CVE-2019-3769
Description
Dell Wyse Management Suite versions prior to 1.4.1 contain a stored cross-site scripting vulnerability. A remote authenticated malicious user with low privileges could exploit this vulnerability to store malicious payload in the device heartbeat request. When victim users access the submitted data through their browsers, the malicious code gets executed by the web browser in the context of the vulnerable application.
AI Insight
LLM-synthesized narrative grounded in this CVE's description and references.
Dell Wyse Management Suite prior to 1.4.1 contains a stored cross-site scripting vulnerability in the device heartbeat request, allowing low-privileged authenticated users to execute arbitrary scripts in victim browsers.
Vulnerability
Dell Wyse Management Suite (WMS) versions prior to 1.4.1 contain a stored cross-site scripting (XSS) vulnerability in the device heartbeat request. A remote authenticated malicious user with low privileges can inject malicious payloads into the heartbeat data. When other users access the submitted data through their browsers, the payload executes in the context of the vulnerable application [1].
Exploitation
An attacker must have a low-privilege authenticated account on the WMS. The attacker crafts a malicious heartbeat request containing JavaScript or HTML code. This request is stored by the server. When a victim user (e.g., an administrator) views the device heartbeat data via the web interface, the stored script executes in their browser, bypassing same-origin policy [1].
Impact
Successful exploitation allows the attacker to execute arbitrary scripts in the victim's browser within the WMS application context. This can lead to theft of session cookies, data exfiltration, or defacement. The CVSS v3 base score is 6.4 (Medium) with vector AV:N/AC:L/PR:L/UI:N/S:C/C:L/I:L/A:N, indicating low confidentiality and integrity impact but with scope change [1].
Mitigation
Dell has addressed this vulnerability in WMS version 1.4.1. Users should upgrade to this version or later. No workarounds are documented. The advisory is available in Dell Security Advisory DSA-2019-161 [1].

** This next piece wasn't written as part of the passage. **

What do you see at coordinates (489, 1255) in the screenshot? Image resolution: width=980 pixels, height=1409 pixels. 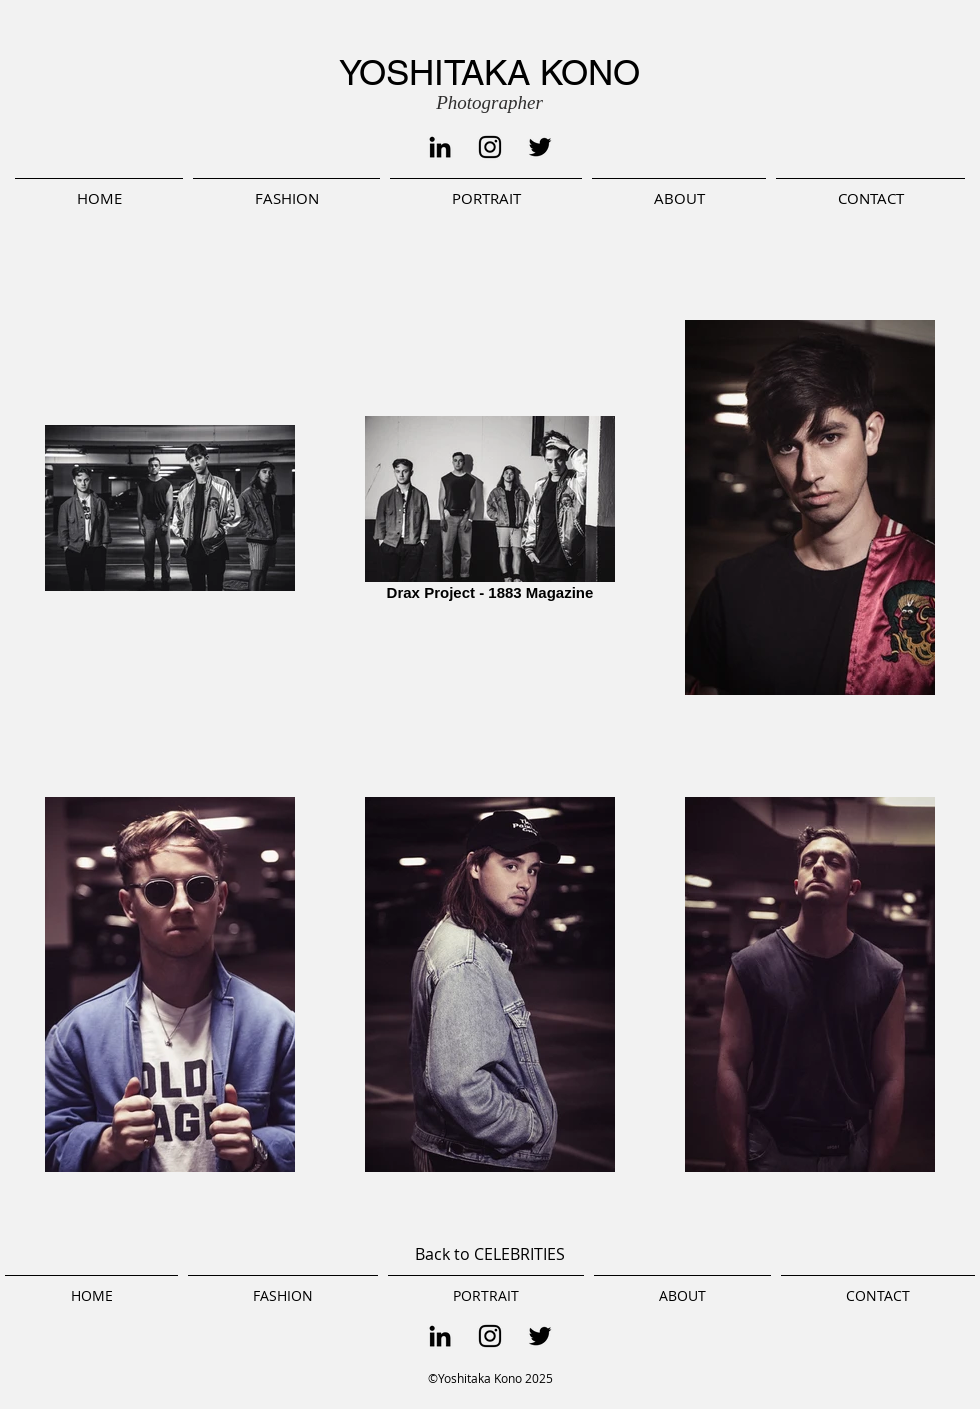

AI Insight generated on May 26, 2026. Synthesized from this CVE's description and the cited reference URLs; citations are validated against the source bundle.
Affected products
2- Range: <1.4.1
- Range: unspecified
Patches
0No patches discovered yet.
Vulnerability mechanics
AI mechanics synthesis has not run for this CVE yet.
References
1- www.dell.com/support/article/SLN319512mitrex_refsource_MISC
News mentions
0No linked articles in our index yet.